The quality of the bathing water was a major concern, especially as new European standards of cleanliness were coming into force.

Banning people from taking a dip would have been a major blow to the resort.

But today the town is celebrating retaining its Blue Flag for Blackpool South beach, while Blackpool Central, Blackpool North and Bispham have all received Seaside Awards from Keep Britain Tidy.

These quality marks give visitors and residents the confidence to know the sands are clean, safe and well managed.

The Blue Flag is an international symbol and puts Blackpool on a par with the best stretches of coast around the world.

And it’s not only Blackpool which is celebrating - bathing water across the Fylde coast has improved.

Ferry Beach and Marine Beach in Fleetwood, and Rossall Beach and Jubilee Beach in Cleveleys, all overseen by Wyre Council, have all also been awarded Seaside Awards for another year.

The main amenity beach in St Annes, owned by Fylde Council, also has a Seaside Award.

Coun Roger Berry, with responsibility for the beaches in Wyre, said: “I’m absolutely delighted with this year’s awards that recognise how well-managed and maintained Wyre’s beaches are.

“They have been achieved with support from many residents who take part in community beach cleans along the coastline on a regular basis. Thank you to all those who continue to help look after our beaches.”

Councils and other agencies including United Utilities have worked together to improve the quality of bathing water.

Measures have ranged from from building new flood defences and sustainable drainage to reducing pollution from sewage systems, agricultural land and surface water outfalls.

But there is still plenty to be done.

Beach cleans take part one Saturday every month, organised by the LOVEmyBEach campaign.

A recent clean up by volunteers on St Annes beach and sand dune area saw them pick up 61 bags of dog poo plus dozens of piles of un-bagged waste.

Coun Cheryl Little, chairman of tourism for Fylde Council, said: “The Seaside Award is good news for tourism and it’s a credit to our staff who clean the beach every day, and to the volunteers who carry out weekly clean-ups.
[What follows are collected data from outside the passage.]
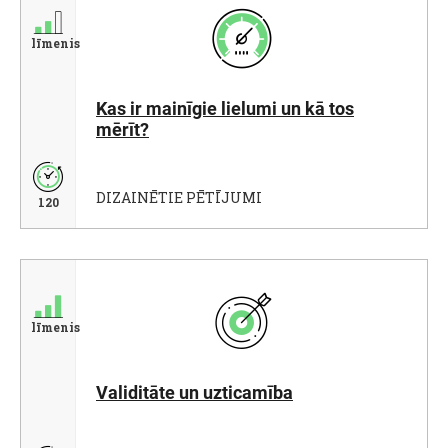
līmenis
Kas ir mainīgie lielumi un kā tos
mērīt?
DIZAINĒTIE PĒTĪJUMI
120
līmenis
Validitāte un uzticamība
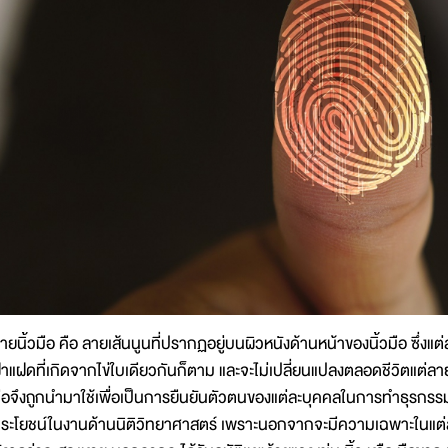
ายนิ้วมือ คือ ลายเส้นนูนที่ปรากฏอยู่บนผิวหนังด้านหน้าของนิ้วมือ ซึ่งแต่
าแฝดที่เกิดจากไข่ใบเดียวกันก็ตาม และจะไม่เปลี่ยนแปลงตลอดชีวิตแต่ลายนิ
ือจึงถูกนำมาใช้เพื่อเป็นการยืนยันตัวตนของแต่ละบุคคลในการทำธุรกรร
ระโยชน์ในงานด้านนิติวิทยาศาสตร์ เพราะนอกจากจะมีความเฉพาะในแต่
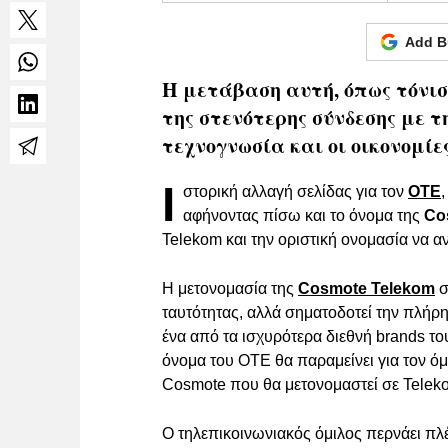
Add B
Η μετάβαση αυτή, όπως τόνισε
της στενότερης σύνδεσης με τη
τεχνογνωσία και οι οικονομίε
Ι
στορική αλλαγή σελίδας για τον
ΟΤΕ
αφήνοντας πίσω και το όνομα της
Co
Telekom και την οριστική ονομασία να α
Η μετονομασία της
Cosmote Telekom
σ
ταυτότητας, αλλά σηματοδοτεί την πλήρ
ένα από τα ισχυρότερα διεθνή brands το
όνομα του ΟΤΕ θα παραμείνει για τον όμι
Cosmote που θα μετονομαστεί σε Telek
Ο τηλεπικοινωνιακός όμιλος περνάει π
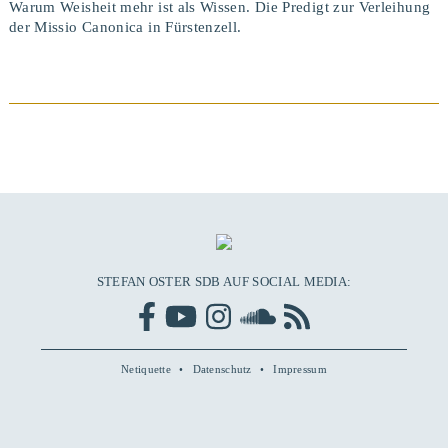
Warum Weisheit mehr ist als Wissen. Die Predigt zur Verleihung
der Missio Canonica in Fürstenzell.
BEITRAG ANSEHEN
STEFAN OSTER SDB AUF SOCIAL MEDIA:
Netiquette
Datenschutz
Impressum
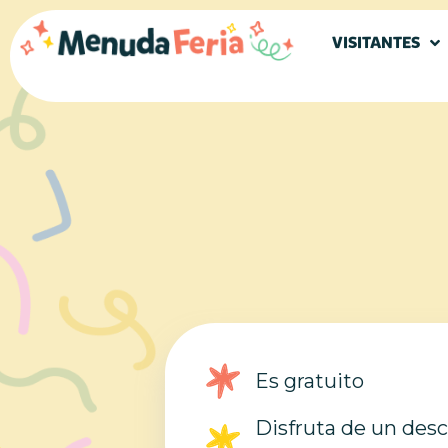
VISITANTES
Es gratuito
Disfruta de un desc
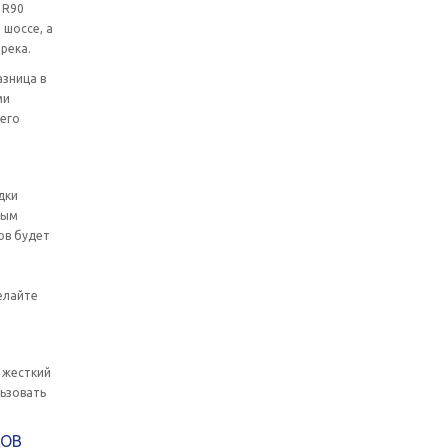
 R90
 шоссе, а
река.
азница в
ми
шего
дки
ным
ов будет
елайте
 жесткий
льзовать
КОВ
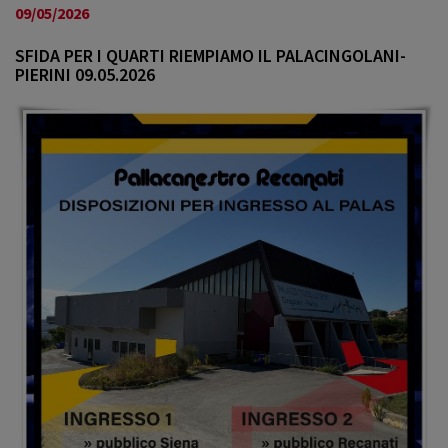
a
09/05/2026
v
i
SFIDA PER I QUARTI RIEMPIAMO IL PALACINGOLANI-
PIERINI 09.05.2026
g
a
t
i
o
n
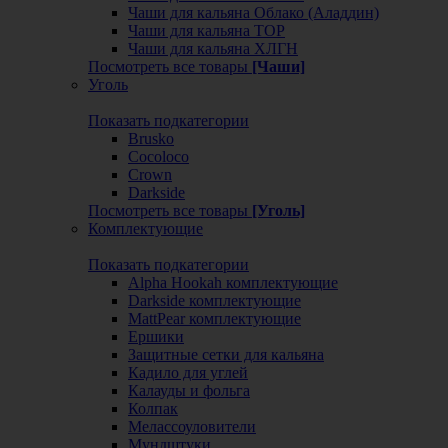
Чаши для кальяна Облако (Аладдин)
Чаши для кальяна ТОР
Чаши для кальяна ХЛГН
Посмотреть все товары
[Чаши]
Уголь
Показать подкатегории
Brusko
Cocoloco
Crown
Darkside
Посмотреть все товары
[Уголь]
Комплектующие
Показать подкатегории
Alpha Hookah комплектующие
Darkside комплектующие
MattPear комплектующие
Ершики
Защитные сетки для кальяна
Кадило для углей
Калауды и фольга
Колпак
Мелассоуловители
Мундштуки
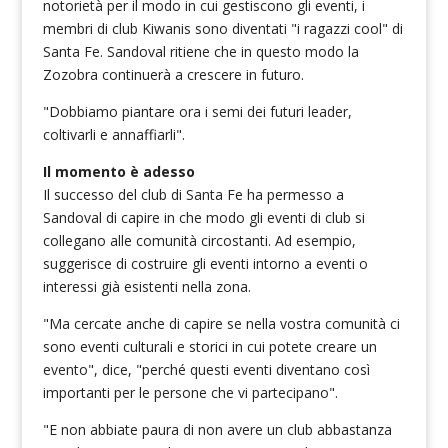
notorietà per il modo in cui gestiscono gli eventi, i
membri di club Kiwanis sono diventati "i ragazzi cool" di
Santa Fe. Sandoval ritiene che in questo modo la
Zozobra continuerà a crescere in futuro.
"Dobbiamo piantare ora i semi dei futuri leader,
coltivarli e annaffiarli".
Il momento è adesso
Il successo del club di Santa Fe ha permesso a
Sandoval di capire in che modo gli eventi di club si
collegano alle comunità circostanti. Ad esempio,
suggerisce di costruire gli eventi intorno a eventi o
interessi già esistenti nella zona.
"Ma cercate anche di capire se nella vostra comunità ci
sono eventi culturali e storici in cui potete creare un
evento", dice, "perché questi eventi diventano così
importanti per le persone che vi partecipano".
"E non abbiate paura di non avere un club abbastanza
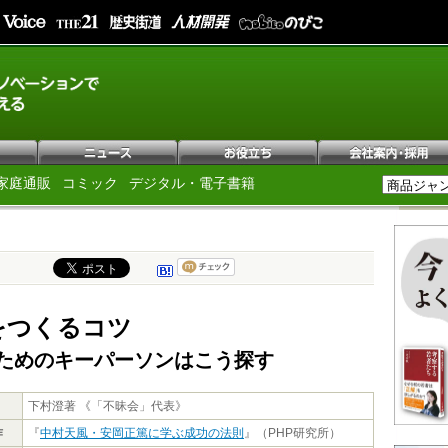
家庭通販
コミック
デジタル・電子書籍
をつくるコツ
ためのキーパーソンはこう探す
下村澄著 《「不昧会」代表》
作
『
中村天風・安岡正篤に学ぶ成功の法則
』（PHP研究所）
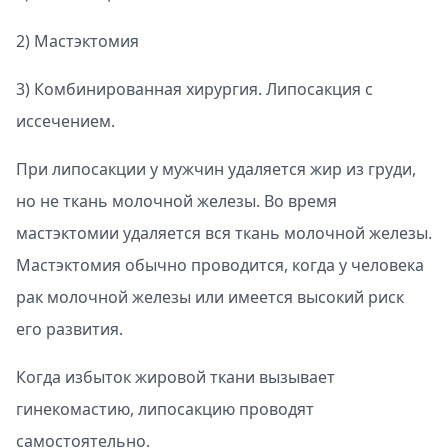
2) Мастэктомия
3) Комбинированная хирургия. Липосакция с
иссечением.
При липосакции у мужчин удаляется жир из груди,
но не ткань молочной железы. Во время
мастэктомии удаляется вся ткань молочной железы.
Мастэктомия обычно проводится, когда у человека
рак молочной железы или имеется высокий риск
его развития.
Когда избыток жировой ткани вызывает
гинекомастию, липосакцию проводят
самостоятельно.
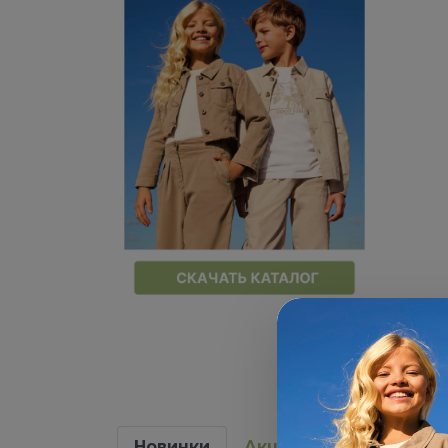
Новинки
Акции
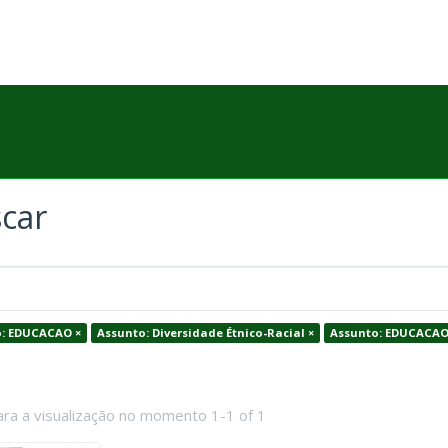
car
: EDUCACAO ×
Assunto: Diversidade Étnico-Racial ×
Assunto: EDUCACAO
ara a visualização no momento 1-1 of 1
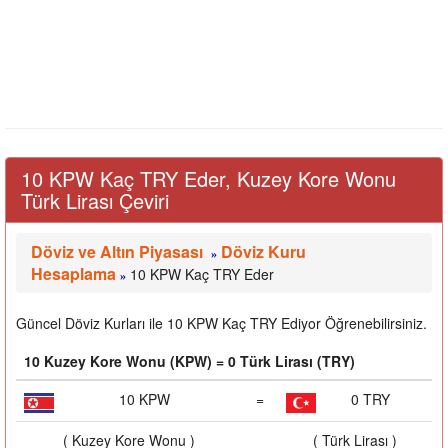
10 KPW Kaç TRY Eder, Kuzey Kore Wonu
Türk Lirası Çeviri
Döviz ve Altın Piyasası
Döviz Kuru
»
Hesaplama
10 KPW Kaç TRY Eder
»
Güncel Döviz Kurları ile 10 KPW Kaç TRY Ediyor Öğrenebilirsiniz.
10 Kuzey Kore Wonu (KPW) = 0 Türk Lirası (TRY)
10 KPW
=
0 TRY
( Kuzey Kore Wonu )
( Türk Lirası )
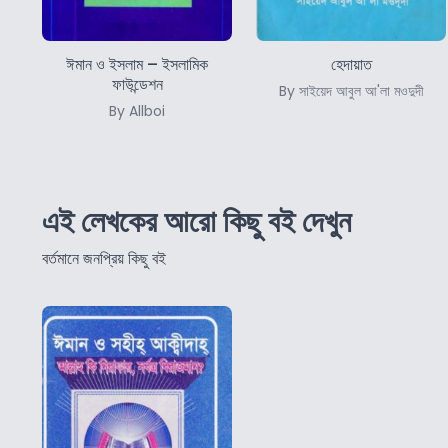
ঈমান ও ইসলাম – ইসলামিক
হেদায়াত
ফাউন্ডেশন
By সাইয়েদ আবুল আ'লা মওদুদী
By Allboi
এই লেখকের আরো কিছু বই দেখুন
বর্তমানে জনপ্রিয় কিছু বই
“It’s important people can see what can be achieved.

“I just wish more people would take their rubbish home with them from the beach, for instance at the moment one issue is people leaving barbecues behind.”

Coun Little added St Annes North beach, just south of Starr Gate, was not included in the awards because it does not have a dog ban like other beaches.

Coun Gillian Campbell, deputy leader of Blackpool Council, said she hoped Blackpool would continue to maintain its Blue Flag.

She said: “I am so proud Blackpool South has achieved a Blue Flag for the third year running.

“Our entire coastline is award-winning which is great news for the millions of people that enjoy it every year.”